Trainer Interface

Trainers drive the training loop. Introducing new trainer classes in case of new training paradiam is encouraged.

Core APIs

Utils for tokenization.

verl.utils.tokenizer.hf_tokenizer(name_or_path, correct_pad_token=True, correct_gemma2=True, **kwargs)

Create a huggingface pretrained tokenizer which correctness handles eos and pad tokens.

Parameters:
  • name (str) – The name of the tokenizer.

  • correct_pad_token (bool) – Whether to correct the pad token id.

  • correct_gemma2 (bool) – Whether to correct the gemma2 tokenizer.

Returns:

The pretrained tokenizer.

Return type:

transformers.PreTrainedTokenizer

Core functions to implement PPO algorithms. The function implemented in this file should be used by trainer with different distributed strategies to implement PPO

verl.trainer.ppo.core_algos.agg_loss(loss_mat: Tensor, loss_mask: Tensor, loss_agg_mode: str)

Aggregate the loss matrix into a scalar.

Parameters:
  • loss_mat(torch.Tensor): shape: (bs, response_length)

  • loss_mask(torch.Tensor): shape: (bs, response_length)

  • loss_agg_mode – (str) choices: method to aggregate the loss matrix into a scalar.

Returns:

a scalar torch.Tensor

aggregated loss

Return type:

loss

verl.trainer.ppo.core_algos.compute_policy_loss(old_log_prob, log_prob, advantages, response_mask, cliprange=None, cliprange_low=None, cliprange_high=None, clip_ratio_c=3.0, loss_agg_mode: str = 'token-mean')

Compute the clipped policy objective and related metrics for PPO.

Adapted from https://github.com/huggingface/trl/blob/main/trl/trainer/ppo_trainer.py#L1122

Parameters:
  • old_log_prob (torch.Tensor) – Log-probabilities of actions under the old policy, shape (batch_size, response_length).

  • log_prob (torch.Tensor) – Log-probabilities of actions under the current policy, shape (batch_size, response_length).

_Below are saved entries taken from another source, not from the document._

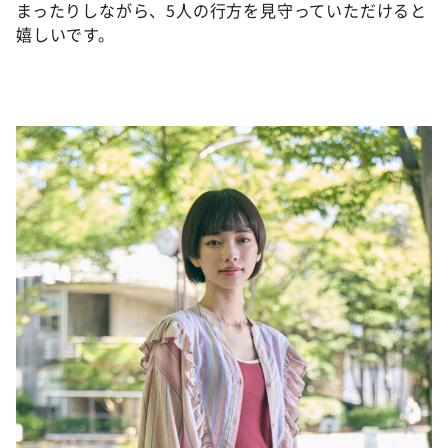
まったりしながら、5人の行方を見守っていただけると
嬉しいです。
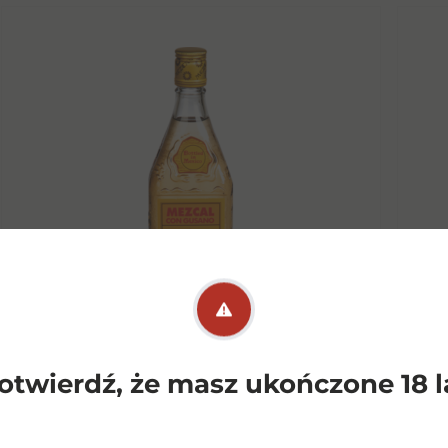
otwierdź, że masz ukończone 18 l
Monte Alba Mezcal Tequila
P
0.7l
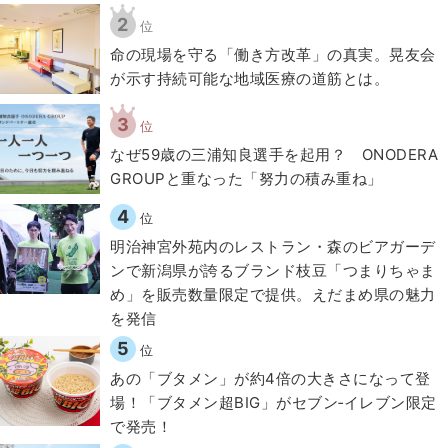
2
位
​命の現場を守る「働き方改革」の真実。晃友会
が示す持続可能な地域医療の道筋とは。
3
位
なぜ59歳の三浦知良選手を起用？ ONODERA
GROUPと重なった「努力の積み重ね」
4
位
明治神宮外苑内のレストラン・森のビアガーデ
ンで新潟県が誇るブランド枝豆「つまりちゃま
め」を販売数量限定で提供。えだまめ県の魅力
を発信
5
位
あの「ブタメン」が約4倍の大きさになって登
場！「ブタメン超BIG」がセブン‐イレブン限定
で発売！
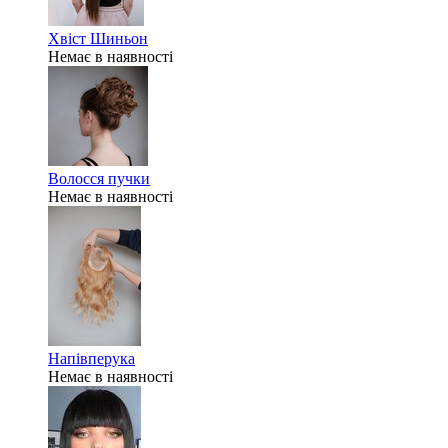
Хвіст Шиньон
Немає в наявності
Волосся пучки
Немає в наявності
Напівперука
Немає в наявності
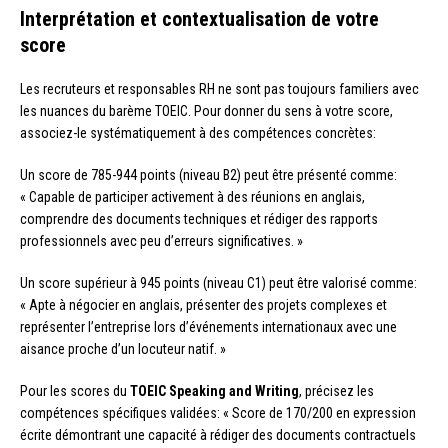
Interprétation et contextualisation de votre
score
Les recruteurs et responsables RH ne sont pas toujours familiers avec
les nuances du barème TOEIC. Pour donner du sens à votre score,
associez-le systématiquement à des compétences concrètes:
Un score de 785-944 points (niveau B2) peut être présenté comme:
« Capable de participer activement à des réunions en anglais,
comprendre des documents techniques et rédiger des rapports
professionnels avec peu d’erreurs significatives. »
Un score supérieur à 945 points (niveau C1) peut être valorisé comme:
« Apte à négocier en anglais, présenter des projets complexes et
représenter l’entreprise lors d’événements internationaux avec une
aisance proche d’un locuteur natif. »
Pour les scores du
TOEIC Speaking and Writing
, précisez les
compétences spécifiques validées: « Score de 170/200 en expression
écrite démontrant une capacité à rédiger des documents contractuels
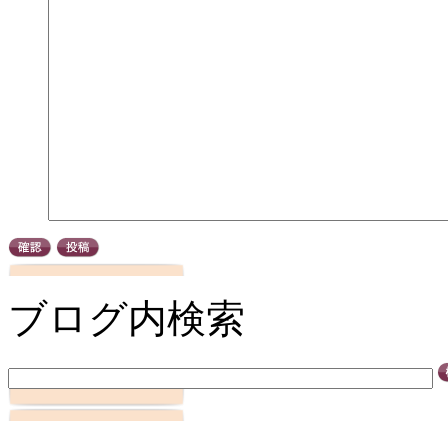
ブログ内検索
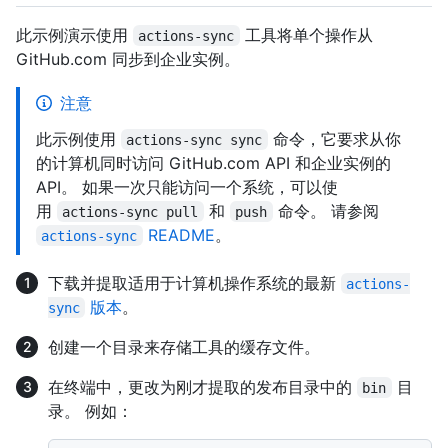
此示例演示使用
工具将单个操作从
actions-sync
GitHub.com 同步到企业实例。
注意
此示例使用
命令，它要求从你
actions-sync sync
的计算机同时访问 GitHub.com API 和企业实例的
API。 如果一次只能访问一个系统，可以使
用
和
命令。 请参阅
actions-sync pull
push
README
。
actions-sync
下载并提取适用于计算机操作系统的最新
actions-
版本
。
sync
创建一个目录来存储工具的缓存文件。
在终端中，更改为刚才提取的发布目录中的
目
bin
录。 例如：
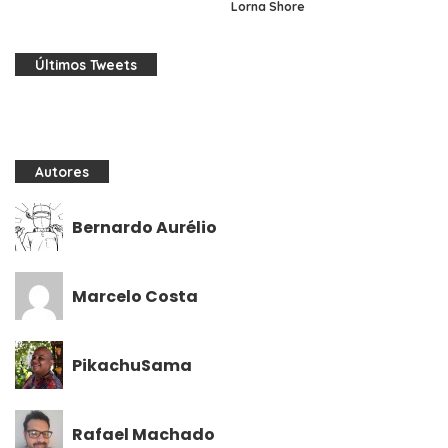
Lorna Shore
Últimos Tweets
Autores
Bernardo Aurélio
Marcelo Costa
PikachuSama
Rafael Machado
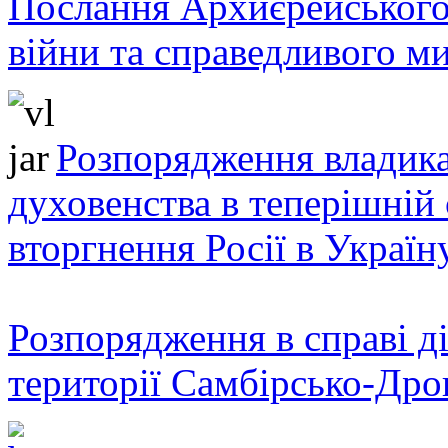
Послання Архиєрейського
війни та справедливого ми
Розпорядження владика
духовенства в теперішній 
вторгнення Росії в Україн
Розпорядження в справі ді
території Самбірсько-Дро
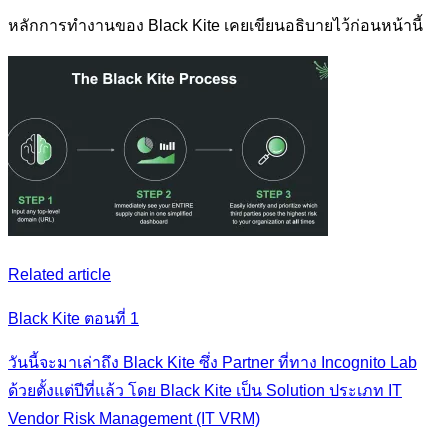
หลักการทำงานของ Black Kite เคยเขียนอธิบายไว้ก่อนหน้านี้
Related article
Black Kite ตอนที่ 1
วันนี้จะมาเล่าถึง Black Kite ซึ่ง Partner ที่ทาง Incognito Lab
ด้วยตั้งแต่ปีที่แล้ว โดย Black Kite เป็น Solution ประเภท IT
Vendor Risk Management (IT VRM)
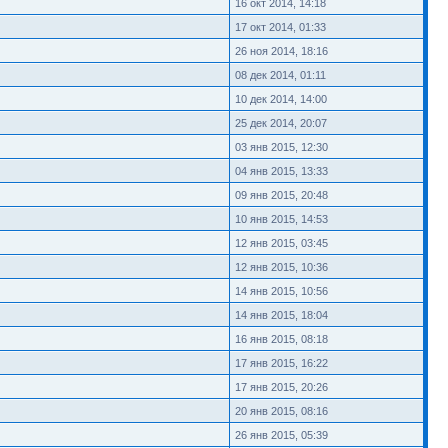
16 окт 2014, 14:18
17 окт 2014, 01:33
26 ноя 2014, 18:16
08 дек 2014, 01:11
10 дек 2014, 14:00
25 дек 2014, 20:07
03 янв 2015, 12:30
04 янв 2015, 13:33
09 янв 2015, 20:48
10 янв 2015, 14:53
12 янв 2015, 03:45
12 янв 2015, 10:36
14 янв 2015, 10:56
14 янв 2015, 18:04
16 янв 2015, 08:18
17 янв 2015, 16:22
17 янв 2015, 20:26
20 янв 2015, 08:16
26 янв 2015, 05:39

  • advantages (torch.Tensor) – Advantage estimates for each action, shape (batch_size, response_length).

  • response_mask (torch.Tensor) – Mask indicating which tokens to include in the loss, shape (batch_size, response_length).

  • cliprange (float, optional) – Clipping parameter ε for standard PPO. See https://arxiv.org/abs/1707.06347. Defaults to None (must be provided).

  • cliprange_low (float, optional) – Lower clip range for dual-clip PPO. Defaults to same as cliprange.

  • cliprange_high (float, optional) – Upper clip range for dual-clip PPO. Defaults to same as cliprange.

  • clip_ratio_c (float, optional) – Lower bound of the ratio for dual-clip PPO. See https://arxiv.org/pdf/1912.09729. Defaults to 3.0.

  • loss_agg_mode (str, optional) – Aggregation mode for agg_loss. Defaults to “token-mean”.

verl.trainer.ppo.core_algos.kl_penalty(logprob: FloatTensor, ref_logprob: FloatTensor, kl_penalty) FloatTensor

Compute KL divergence given logprob and ref_logprob. Copied from https://github.com/huggingface/trl/blob/main/trl/trainer/ppo_trainer.py#L1104 See more description in http://joschu.net/blog/kl-approx.html

Parameters:
  • logprob

  • ref_logprob

Returns:

verl.trainer.ppo.core_algos.kl_penalty(logprob: FloatTensor, ref_logprob: FloatTensor, kl_penalty) FloatTensor

Compute KL divergence given logprob and ref_logprob. Copied from https://github.com/huggingface/trl/blob/main/trl/trainer/ppo_trainer.py#L1104 See more description in http://joschu.net/blog/kl-approx.html

Parameters:
  • logprob

  • ref_logprob

Returns:

verl.trainer.ppo.reward.compute_reward(data: DataProto, reward_fn)

Compute reward for a batch of data. :param data: DataProto object containing the input data. :param reward_fn: Reward function to compute the reward.

Returns:

Tuple of reward tensor and extra info dictionary.